On December 27, Weeden made his first start with the Texans against the Tennessee Titans. He was 15–24 for 200 yards and 2 touchdowns, while also rushing for 11 yards and another score as the Texans won by a score of 34–6. The next week he returned to a backup role after Brian Hoyer (concussion) was cleared to play. Weeden was also Hoyer's backup for the Texans' 30–0 playoff loss to the Kansas City Chiefs.

====2016 season====
On April 1, 2016, Weeden re-signed with the Texans on a two-year, $4 million contract. He spent the 2016 season as the third-string quarterback behind a combination of Brock Osweiler and Tom Savage. Weeden did not appear in a game in 2016. He was Osweiler's backup for the playoff win against the Oakland Raiders.

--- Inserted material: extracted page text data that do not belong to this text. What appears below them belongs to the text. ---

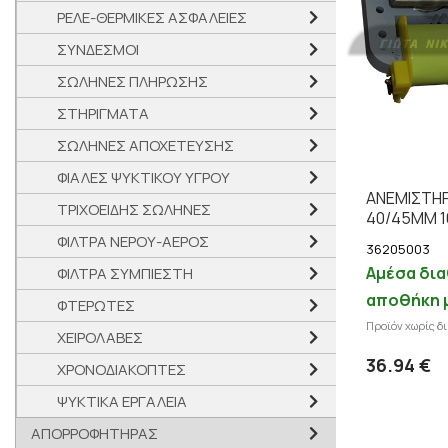
ΡΕΛΕ-ΘΕΡΜΙΚΕΣ ΑΣΦΑΛΕΙΕΣ
ΣΥΝΔΕΣΜΟΙ
ΣΩΛΗΝΕΣ ΠΛΗΡΩΣΗΣ
ΣΤΗΡΙΓΜΑΤΑ
ΣΩΛΗΝΕΣ ΑΠΟΧΕΤΕΥΣΗΣ
ΦΙΑΛΕΣ ΨΥΚΤΙΚΟΥ ΥΓΡΟΥ
ΑΝΕΜΙΣΤΗΡ
ΤΡΙΧΟΕΙΔΗΣ ΣΩΛΗΝΕΣ
40/45MM 
ΦΙΛΤΡΑ ΝΕΡΟΥ-ΑΕΡΟΣ
36205003
Αμέσα δια
ΦΙΛΤΡΑ ΣΥΜΠΙΕΣΤΗ
αποθήκη 
ΦΤΕΡΩΤΕΣ
Προϊόν χωρίς δ
ΧΕΙΡΟΛΑΒΕΣ
36.94 €
ΧΡΟΝΟΔΙΑΚΟΠΤΕΣ
ΨΥΚΤΙΚΑ ΕΡΓΑΛΕΙΑ
ΑΠΟΡΡΟΦΗΤΗΡΑΣ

On September 2, 2017, Weeden was released by the Texans.

===Tennessee Titans===
On October 3, 2017, Weeden signed with the Tennessee Titans. He was only active for one game with the team. He became a free agent after the season.

===Houston Texans (second stint)===
On March 27, 2018, Weeden signed with the Texans. He was the backup to Deshaun Watson for 2018, appearing in only one game for one play.

==Career statistics==

===NFL===

Year: Team; Games; Passing; Rushing; Sacked; Fumbles
GP: GS; Att; Cmp; Pct; Yds; Avg; TD; Int; Rtg; Att; Yds; Avg; TD; Sck; SckY; Fum; Lost
2012: CLE; 15; 15; 517; 297; 57.4; 3,385; 6.5; 14; 17; 72.6; 27; 111; 4.1; 0; 28; 186; 6; 1
2013: CLE; 8; 5; 267; 141; 52.8; 1,731; 6.5; 9; 9; 70.3; 12; 44; 3.7; 0; 27; 180; 6; 2
2014: DAL; 5; 1; 41; 24; 58.5; 303; 7.4; 3; 2; 85.7; 6; -1; -0.2; 0; 1; 9; 1; 0
2015: DAL; 4; 3; 98; 71; 72.4; 738; 7.5; 2; 2; 92.1; 9; 30; 3.3; 0; 8; 62; 0; 0
HOU: 2; 1; 42; 26; 61.9; 305; 7.3; 3; 0; 107.7; 7; 17; 2.4; 1; 1; 3; 2; 1
2016: HOU; 0; 0; DNP
2017: TEN; 0; 0; DNP
2018: HOU; 1; 0; 0; 0; 0.0; 0; 0.0; 0; 0; 0.0; 0; 0; 0.0; 0; 0; 0; 0; 0
Career: 35; 25; 965; 559; 57.9; 6,462; 6.7; 31; 30; 76.0; 61; 201; 3.3; 1; 66; 452; 15; 4

===College===

| Season | Team | GP | Passing |  |  |  |  |  |  |
| Cmp | Att | Pct | Yds | TD | Int | Rtg |
| 2008 | Oklahoma State | 1 | 1 | 3 | 33.3 | 8 | 0 | 0 | 55.7 |
| 2009 | Oklahoma State | 3 | 15 | 24 | 62.5 | 248 | 4 | 1 | 196.0 |
| 2010 | Oklahoma State | 13 | 342 | 511 | 66.9 | 4,277 | 34 | 13 | 154.1 |
| 2011 | Oklahoma State | 13 | 409 | 565 | 72.4 | 4,727 | 37 | 13 | 159.7 |
| Totals |  | 30 | 767 | 1,103 | 69.5 | 9,260 | 75 | 27 | 157.6 |

==Career highlights==
===Awards and honors===
- 2010 All-Big 12 Quarterback, First-team
- 2010 Player of the Year Award (3rd, behind teammates Kendall Hunter and Justin Blackmon)
- 2010 Manning Award Finalist
- 2012 Tostitos Fiesta Bowl Champion (Beat Stanford, 41–38)

===Oklahoma State records===
Weeden set numerous records for passing, and offensive performance at Oklahoma State University, many of which surpassed records set by his college coach, Mike Gundy, when Gundy was a player.

- Passing yards, season – 4,727 (2011)
- Total offense, season – 4,625 (2011)
- Completed passes, season – 409 (2011)
- Completion percentage, season – 72.3 (2011)
- Completions, single game – 47 (2011, versus Texas A&M)

==Personal life==
In the summer of 2009, he married Melanie Meuser. They have two sons, Cooper and Case.